Cambridge IGCSE Chemistry Coursebook (fourth edition)

Page 38

For example, ethanol boils at 78 °C whereas water boils at 100 °C. When a mixture of the two is heated, ethanol and water vapours enter the fractionating column. Glass beads in the column provide a large surface area for condensation (Figure 2.16b). Evaporation and condensation take place many times as the vapours rise up the column. Ethanol passes through the condenser first as the temperature of the column is raised above its boiling point. Water condenses in the column and flows back into the flask because the temperature of the column is below its boiling point of 100 °C. The temperature on the thermometer stays at 78 °C until all the ethanol has distilled over. Only then does the temperature on the thermometer rise to 100 °C and the water distil over. By watching the temperature carefully, the two liquids (fractions) can be collected separately. Fractional distillation is used to separate any solution containing liquids with different boiling points. The liquid in the mixture with the lowest boiling point (the most volatile) distils over first. The final liquid to distil over is the one with the highest boiling point (the least volatile). Fractional distillation can be adapted as a continuous process and is used industrially to separate: ◆ the various fractions from petroleum (page 276), ◆ the different gases from liquid air (page 7).

Study tip In fractional distillation remember that it is the liquid with the lowest boiling point that distils over first.

Separating two or more dissolved solids in solution can be carried out by chromatography. There are several types of chromatography, but they all follow the same basic principles. Paper chromatography is probably the simplest form to set up and is very useful if we want to analyse the substances present in a solution. For example, it can tell us whether a solution has become contaminated. This can be very important because contamination of food or drinking water, for instance, may be dangerous to our health. A drop of concentrated solution is usually placed on a pencil line near the bottom edge of a strip of chromatography paper. The paper is then dipped in the solvent. The level of the solvent must start below the sample. Figure 2.17 (overleaf) shows the process in action. Many different solvents are used in chromatography. Water and organic solvents (carbon-containing solvents) such as ethanol, ethanoic acid solution and propanone are common. Organic solvents are useful because they dissolve many substances that are insoluble in water. When an organic solvent is used, the process is carried out in a tank with a lid to stop the solvent evaporating.

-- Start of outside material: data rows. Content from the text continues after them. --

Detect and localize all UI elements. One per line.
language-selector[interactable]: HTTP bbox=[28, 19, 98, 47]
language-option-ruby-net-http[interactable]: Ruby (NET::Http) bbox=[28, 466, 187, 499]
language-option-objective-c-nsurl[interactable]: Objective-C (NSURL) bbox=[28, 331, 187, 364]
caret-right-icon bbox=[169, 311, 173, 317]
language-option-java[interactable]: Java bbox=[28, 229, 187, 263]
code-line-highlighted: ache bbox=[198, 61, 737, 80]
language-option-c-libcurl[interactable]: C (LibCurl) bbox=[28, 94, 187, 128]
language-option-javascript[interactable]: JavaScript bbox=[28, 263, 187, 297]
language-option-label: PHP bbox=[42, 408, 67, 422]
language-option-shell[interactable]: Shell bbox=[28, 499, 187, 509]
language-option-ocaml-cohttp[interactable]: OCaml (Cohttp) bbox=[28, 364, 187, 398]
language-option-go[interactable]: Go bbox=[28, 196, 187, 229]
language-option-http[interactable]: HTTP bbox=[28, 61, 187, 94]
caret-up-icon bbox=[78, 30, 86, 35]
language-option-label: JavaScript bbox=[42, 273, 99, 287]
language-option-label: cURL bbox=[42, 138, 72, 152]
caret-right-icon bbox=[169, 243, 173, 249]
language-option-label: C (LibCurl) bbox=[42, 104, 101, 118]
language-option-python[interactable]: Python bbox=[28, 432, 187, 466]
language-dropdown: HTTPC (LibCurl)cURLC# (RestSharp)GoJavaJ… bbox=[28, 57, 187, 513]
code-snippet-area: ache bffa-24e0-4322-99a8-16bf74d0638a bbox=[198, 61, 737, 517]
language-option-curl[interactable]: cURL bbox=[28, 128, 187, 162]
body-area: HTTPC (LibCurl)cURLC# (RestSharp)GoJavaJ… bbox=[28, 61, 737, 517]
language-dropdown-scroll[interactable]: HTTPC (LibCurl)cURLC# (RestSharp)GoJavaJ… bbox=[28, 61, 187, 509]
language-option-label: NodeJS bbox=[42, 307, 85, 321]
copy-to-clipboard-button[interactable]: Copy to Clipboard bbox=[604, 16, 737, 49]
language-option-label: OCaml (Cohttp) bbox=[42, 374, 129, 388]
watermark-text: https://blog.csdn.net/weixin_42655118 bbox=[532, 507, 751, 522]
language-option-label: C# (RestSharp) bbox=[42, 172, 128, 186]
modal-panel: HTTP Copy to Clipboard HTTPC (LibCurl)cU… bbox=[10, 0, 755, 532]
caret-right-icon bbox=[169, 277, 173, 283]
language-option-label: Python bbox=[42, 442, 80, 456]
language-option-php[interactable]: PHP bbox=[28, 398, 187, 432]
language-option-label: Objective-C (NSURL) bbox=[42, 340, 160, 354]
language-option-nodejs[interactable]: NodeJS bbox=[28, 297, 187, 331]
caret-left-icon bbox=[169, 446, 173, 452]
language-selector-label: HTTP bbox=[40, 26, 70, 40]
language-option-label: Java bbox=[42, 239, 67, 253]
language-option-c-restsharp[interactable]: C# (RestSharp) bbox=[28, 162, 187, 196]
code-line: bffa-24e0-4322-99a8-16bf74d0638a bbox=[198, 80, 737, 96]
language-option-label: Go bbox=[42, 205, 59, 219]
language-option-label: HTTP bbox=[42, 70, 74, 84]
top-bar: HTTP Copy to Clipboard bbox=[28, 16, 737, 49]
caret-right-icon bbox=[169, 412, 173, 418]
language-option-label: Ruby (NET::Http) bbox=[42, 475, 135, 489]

Activity 2.4 Investigation of food dyes by chromatography This experiment involves testing some food colours with paper chromatography to find out if they are pure colours or mixtures of several dyes. These food colours are used in cake making, for instance, and there is quite a wide range of permitted colours readily available. A worksheet is included on the CD-ROM. Adaptations of this experiment are given in the Notes on Activities for teachers/technicians.

Activity 2.3 Distillation of mixtures In this experiment, several mixtures will be separated using different types of distillation apparatus, including a microscale distillation apparatus. A worksheet is included on the CD-ROM.

The substances separate according to their solubility in the solvent. As the solvent moves up the paper, the substances are carried with it and begin to separate. The substance that is most soluble moves fastest up the paper. An insoluble substance would remain at the origin. The run is stopped just before the solvent front reaches the top of the paper.